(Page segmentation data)

Segment Open

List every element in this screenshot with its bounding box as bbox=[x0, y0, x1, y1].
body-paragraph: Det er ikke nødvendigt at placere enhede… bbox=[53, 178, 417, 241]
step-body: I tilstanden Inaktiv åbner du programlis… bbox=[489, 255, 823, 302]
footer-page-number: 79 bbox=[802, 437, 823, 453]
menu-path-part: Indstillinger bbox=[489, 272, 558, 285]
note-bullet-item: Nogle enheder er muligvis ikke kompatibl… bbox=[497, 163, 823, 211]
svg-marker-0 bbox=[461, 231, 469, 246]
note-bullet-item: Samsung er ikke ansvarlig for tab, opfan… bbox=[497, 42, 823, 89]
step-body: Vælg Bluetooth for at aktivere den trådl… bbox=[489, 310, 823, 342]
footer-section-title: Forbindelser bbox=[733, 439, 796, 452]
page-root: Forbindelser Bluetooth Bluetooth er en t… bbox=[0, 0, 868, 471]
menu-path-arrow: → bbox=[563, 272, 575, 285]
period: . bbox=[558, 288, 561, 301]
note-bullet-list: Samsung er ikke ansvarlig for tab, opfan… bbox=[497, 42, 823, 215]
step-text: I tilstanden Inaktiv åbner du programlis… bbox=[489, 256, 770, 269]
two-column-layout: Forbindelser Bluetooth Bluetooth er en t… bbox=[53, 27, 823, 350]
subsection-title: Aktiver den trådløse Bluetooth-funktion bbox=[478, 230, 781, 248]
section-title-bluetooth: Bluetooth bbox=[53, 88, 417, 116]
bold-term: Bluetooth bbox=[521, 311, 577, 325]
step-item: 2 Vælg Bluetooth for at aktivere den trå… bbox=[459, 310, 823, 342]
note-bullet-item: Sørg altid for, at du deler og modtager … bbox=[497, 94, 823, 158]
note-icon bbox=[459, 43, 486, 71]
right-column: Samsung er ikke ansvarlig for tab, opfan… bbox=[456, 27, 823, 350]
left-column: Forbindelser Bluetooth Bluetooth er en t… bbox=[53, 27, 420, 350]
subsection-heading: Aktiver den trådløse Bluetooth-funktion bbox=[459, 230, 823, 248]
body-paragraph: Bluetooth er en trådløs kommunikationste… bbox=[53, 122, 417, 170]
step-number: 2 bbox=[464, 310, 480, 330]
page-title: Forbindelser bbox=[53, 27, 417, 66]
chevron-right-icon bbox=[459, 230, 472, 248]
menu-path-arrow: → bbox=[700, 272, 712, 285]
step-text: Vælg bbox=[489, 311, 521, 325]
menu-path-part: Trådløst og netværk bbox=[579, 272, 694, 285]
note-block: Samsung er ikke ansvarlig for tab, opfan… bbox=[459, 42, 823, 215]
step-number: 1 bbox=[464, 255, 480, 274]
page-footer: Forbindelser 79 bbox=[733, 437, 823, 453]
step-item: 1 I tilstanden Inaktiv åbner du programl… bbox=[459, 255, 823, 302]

Segment Closed

Task prompt:
The entire set of records should be returned exactly.

Response:
List every element in this screenshot with its bounding box as bbox=[x0, y0, x1, y1].
body-paragraph: Det er ikke nødvendigt at placere enhede… bbox=[53, 178, 417, 241]
step-body: I tilstanden Inaktiv åbner du programlis… bbox=[489, 255, 823, 302]
footer-page-number: 79 bbox=[802, 437, 823, 453]
menu-path-part: Indstillinger bbox=[489, 272, 558, 285]
note-bullet-item: Nogle enheder er muligvis ikke kompatibl… bbox=[497, 163, 823, 211]
svg-marker-0 bbox=[461, 231, 469, 246]
note-bullet-item: Samsung er ikke ansvarlig for tab, opfan… bbox=[497, 42, 823, 89]
step-body: Vælg Bluetooth for at aktivere den trådl… bbox=[489, 310, 823, 342]
footer-section-title: Forbindelser bbox=[733, 439, 796, 452]
page-root: Forbindelser Bluetooth Bluetooth er en t… bbox=[0, 0, 868, 471]
menu-path-arrow: → bbox=[563, 272, 575, 285]
period: . bbox=[558, 288, 561, 301]
note-bullet-list: Samsung er ikke ansvarlig for tab, opfan… bbox=[497, 42, 823, 215]
step-text: I tilstanden Inaktiv åbner du programlis… bbox=[489, 256, 770, 269]
two-column-layout: Forbindelser Bluetooth Bluetooth er en t… bbox=[53, 27, 823, 350]
subsection-title: Aktiver den trådløse Bluetooth-funktion bbox=[478, 230, 781, 248]
section-title-bluetooth: Bluetooth bbox=[53, 88, 417, 116]
bold-term: Bluetooth bbox=[521, 311, 577, 325]
step-item: 2 Vælg Bluetooth for at aktivere den trå… bbox=[459, 310, 823, 342]
note-bullet-item: Sørg altid for, at du deler og modtager … bbox=[497, 94, 823, 158]
note-icon bbox=[459, 43, 486, 71]
right-column: Samsung er ikke ansvarlig for tab, opfan… bbox=[456, 27, 823, 350]
left-column: Forbindelser Bluetooth Bluetooth er en t… bbox=[53, 27, 420, 350]
subsection-heading: Aktiver den trådløse Bluetooth-funktion bbox=[459, 230, 823, 248]
body-paragraph: Bluetooth er en trådløs kommunikationste… bbox=[53, 122, 417, 170]
step-number: 2 bbox=[464, 310, 480, 330]
page-title: Forbindelser bbox=[53, 27, 417, 66]
chevron-right-icon bbox=[459, 230, 472, 248]
menu-path-arrow: → bbox=[700, 272, 712, 285]
step-text: Vælg bbox=[489, 311, 521, 325]
menu-path-part: Trådløst og netværk bbox=[579, 272, 694, 285]
note-block: Samsung er ikke ansvarlig for tab, opfan… bbox=[459, 42, 823, 215]
step-number: 1 bbox=[464, 255, 480, 274]
page-footer: Forbindelser 79 bbox=[733, 437, 823, 453]
step-item: 1 I tilstanden Inaktiv åbner du programl… bbox=[459, 255, 823, 302]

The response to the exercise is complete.